## [WHAT NEEDS TO BE DONE]
Although the entries contain pictures, the copy should hold only their exact text.

Dataset entries:
-=-=-=-=-
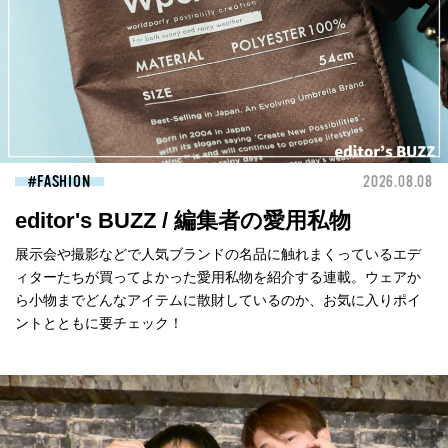
FASHION
2026.08.08
editor's BUZZ / 編集者の愛用私物
展示会や撮影などで人気ブランドの名品に触れまくっているエデ
ィターたちが買ってよかった愛用私物を紹介する連載。ウェアか
ら小物までどんなアイテムに散財しているのか、お気に入りポイ
ントとともに要チェック！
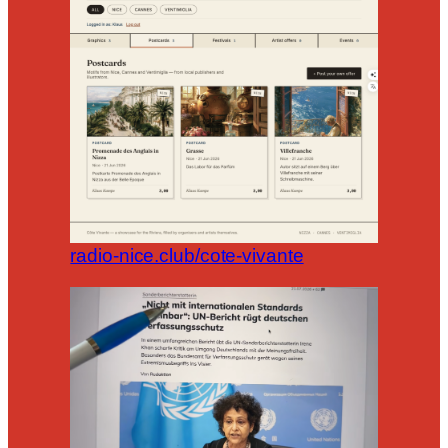
radio-nice.club/cote-vivante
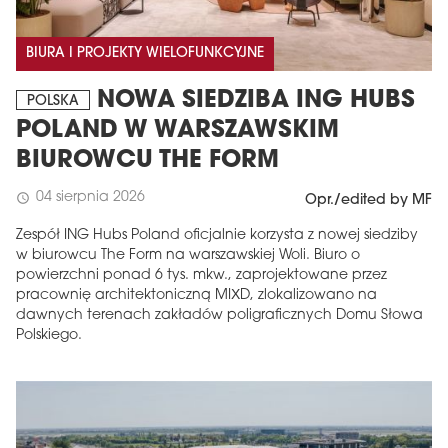
BIURA I PROJEKTY WIELOFUNKCYJNE
NOWA SIEDZIBA ING HUBS
POLSKA
POLAND W WARSZAWSKIM
BIUROWCU THE FORM
04 sierpnia 2026
schedule
Opr./edited by MF
Zespół ING Hubs Poland oficjalnie korzysta z nowej siedziby
w biurowcu The Form na warszawskiej Woli. Biuro o
powierzchni ponad 6 tys. mkw., zaprojektowane przez
pracownię architektoniczną MIXD, zlokalizowano na
dawnych terenach zakładów poligraficznych Domu Słowa
Polskiego.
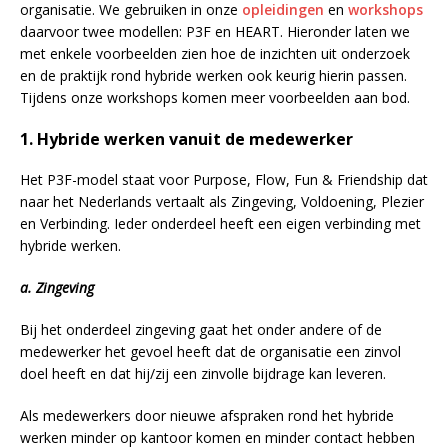
organisatie. We gebruiken in onze
opleidingen
en
workshops
daarvoor twee modellen: P3F en HEART. Hieronder laten we
met enkele voorbeelden zien hoe de inzichten uit onderzoek
en de praktijk rond hybride werken ook keurig hierin passen.
Tijdens onze workshops komen meer voorbeelden aan bod.
1. Hybride werken vanuit de medewerker
Het P3F-model staat voor Purpose, Flow, Fun & Friendship dat
naar het Nederlands vertaalt als Zingeving, Voldoening, Plezier
en Verbinding. Ieder onderdeel heeft een eigen verbinding met
hybride werken.
a. Zingeving
Bij het onderdeel zingeving gaat het onder andere of de
medewerker het gevoel heeft dat de organisatie een zinvol
doel heeft en dat hij/zij een zinvolle bijdrage kan leveren.
Als medewerkers door nieuwe afspraken rond het hybride
werken minder op kantoor komen en minder contact hebben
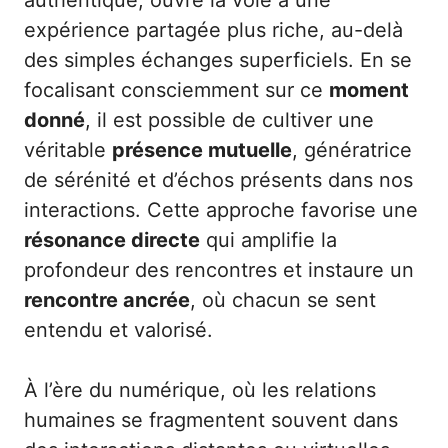
authentique, ouvre la voie à une
expérience partagée plus riche, au-delà
des simples échanges superficiels. En se
focalisant consciemment sur ce
moment
donné
, il est possible de cultiver une
véritable
présence mutuelle
, génératrice
de sérénité et d’échos présents dans nos
interactions. Cette approche favorise une
résonance directe
qui amplifie la
profondeur des rencontres et instaure un
rencontre ancrée
, où chacun se sent
entendu et valorisé.
À l’ère du numérique, où les relations
humaines se fragmentent souvent dans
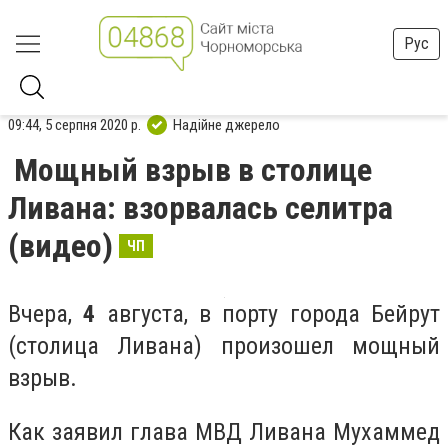
Рус
09:44, 5 серпня 2020 р.
Надійне джерело
Мощный взрыв в столице
Ливана: взорвалась селитра
(видео)
ЧП
Вчера,
4
августа, в порту города Бейрут
(столица Ливана) произошел мощный
взрыв.
Как заявил глава МВД Ливана Мухаммед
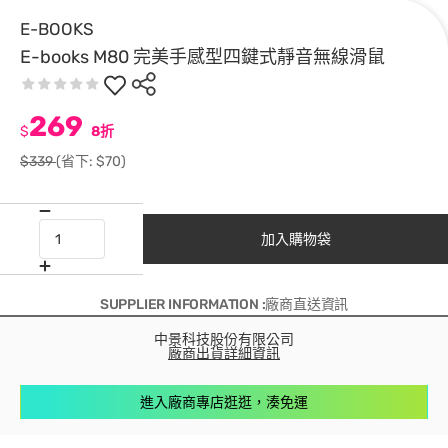
E-BOOKS
E-books M80 完美手感型四鍵式靜音無線滑鼠
269
$
8折
$339
(省下: $70)
加入購物袋
SUPPLIER INFORMATION :廠商直送資訊
中景科技股份有限公司
廠商出貨詳細資訊
進入廠商專店逛逛，湊免運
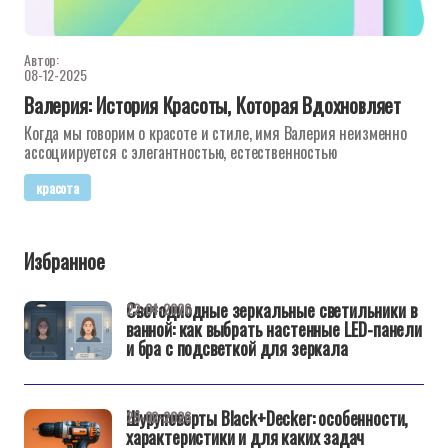
Автор:
08-12-2025
Валерия: История Красоты, Которая Вдохновляет
Когда мы говорим о красоте и стиле, имя Валерия неизменно
ассоциируется с элегантностью, естественностью
красота
Избранное
Светодиодные зеркальные светильники в
22-04-2026
ванной: как выбрать настенные LED-панели
и бра с подсветкой для зеркала
Шуруповерты Black+Decker: особенности,
25-02-2026
характеристики и для каких задач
-=-=-=-=-
## [RESULT]
FASHION
2026.08.08
editor's BUZZ / 編集者の愛用私物
展示会や撮影などで人気ブランドの名品に触れまくっているエデ
ィターたちが買ってよかった愛用私物を紹介する連載。ウェアか
ら小物までどんなアイテムに散財しているのか、お気に入りポイ
ントとともに要チェック！
radio-nice.club/cote-vivante
BIURA I PROJEKTY WIELOFUNKCYJNE
NOWA SIEDZIBA ING HUBS
POLSKA
POLAND W WARSZAWSKIM
BIUROWCU THE FORM
04 sierpnia 2026
schedule
Opr./edited by MF
Zespół ING Hubs Poland oficjalnie korzysta z nowej siedziby
w biurowcu The Form na warszawskiej Woli. Biuro o
powierzchni ponad 6 tys. mkw., zaprojektowane przez
pracownię architektoniczną MIXD, zlokalizowano na
dawnych terenach zakładów poligraficznych Domu Słowa
Polskiego.
organisatie. We gebruiken in onze
opleidingen
en
workshops
daarvoor twee modellen: P3F en HEART. Hieronder laten we
met enkele voorbeelden zien hoe de inzichten uit onderzoek
en de praktijk rond hybride werken ook keurig hierin passen.
Tijdens onze workshops komen meer voorbeelden aan bod.
1. Hybride werken vanuit de medewerker
Het P3F-model staat voor Purpose, Flow, Fun & Friendship dat
naar het Nederlands vertaalt als Zingeving, Voldoening, Plezier
en Verbinding. Ieder onderdeel heeft een eigen verbinding met
hybride werken.
a. Zingeving
Bij het onderdeel zingeving gaat het onder andere of de
medewerker het gevoel heeft dat de organisatie een zinvol
doel heeft en dat hij/zij een zinvolle bijdrage kan leveren.
Als medewerkers door nieuwe afspraken rond het hybride
werken minder op kantoor komen en minder contact hebben
authentique, ouvre la voie à une
expérience partagée plus riche, au-delà
des simples échanges superficiels. En se
focalisant consciemment sur ce
moment
donné
, il est possible de cultiver une
véritable
présence mutuelle
, génératrice
de sérénité et d’échos présents dans nos
interactions. Cette approche favorise une
résonance directe
qui amplifie la
profondeur des rencontres et instaure un
rencontre ancrée
, où chacun se sent
entendu et valorisé.
À l’ère du numérique, où les relations
humaines se fragmentent souvent dans
Рус
09:44, 5 серпня 2020 р.
Надійне джерело
Мощный взрыв в столице
Ливана: взорвалась селитра
(видео)
ЧП
Вчера,
4
августа, в порту города Бейрут
(столица Ливана) произошел мощный
взрыв.
Как заявил глава МВД Ливана Мухаммед
E-BOOKS
E-books M80 完美手感型四鍵式靜音無線滑鼠
269
$
8折
$339
(省下: $70)
加入購物袋
SUPPLIER INFORMATION :廠商直送資訊
中景科技股份有限公司
廠商出貨詳細資訊
進入廠商專店逛逛，湊免運
Автор:
08-12-2025
Валерия: История Красоты, Которая Вдохновляет
Когда мы говорим о красоте и стиле, имя Валерия неизменно
ассоциируется с элегантностью, естественностью
красота
Избранное
Светодиодные зеркальные светильники в
22-04-2026
ванной: как выбрать настенные LED-панели
и бра с подсветкой для зеркала
Шуруповерты Black+Decker: особенности,
25-02-2026
характеристики и для каких задач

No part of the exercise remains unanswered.